Input data START

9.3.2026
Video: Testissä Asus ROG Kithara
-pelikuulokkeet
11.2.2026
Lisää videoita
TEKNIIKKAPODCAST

Input data END
Input data START

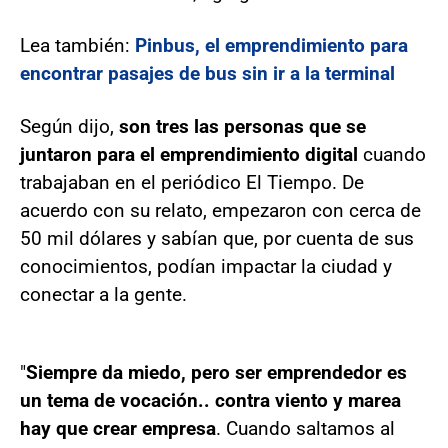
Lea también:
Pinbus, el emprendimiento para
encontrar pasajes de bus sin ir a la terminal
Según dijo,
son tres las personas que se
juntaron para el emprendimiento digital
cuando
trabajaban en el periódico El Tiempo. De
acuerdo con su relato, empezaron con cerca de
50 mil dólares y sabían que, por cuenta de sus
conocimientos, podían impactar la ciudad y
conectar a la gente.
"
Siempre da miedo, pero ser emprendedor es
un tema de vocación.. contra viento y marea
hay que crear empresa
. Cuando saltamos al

Input data END

**Directions:** When the string "emprendimiento" appears in a line of the records above, that line is to be copied.

**Answer to the problem:**
Pinbus, el emprendimiento para
juntaron para el emprendimiento digital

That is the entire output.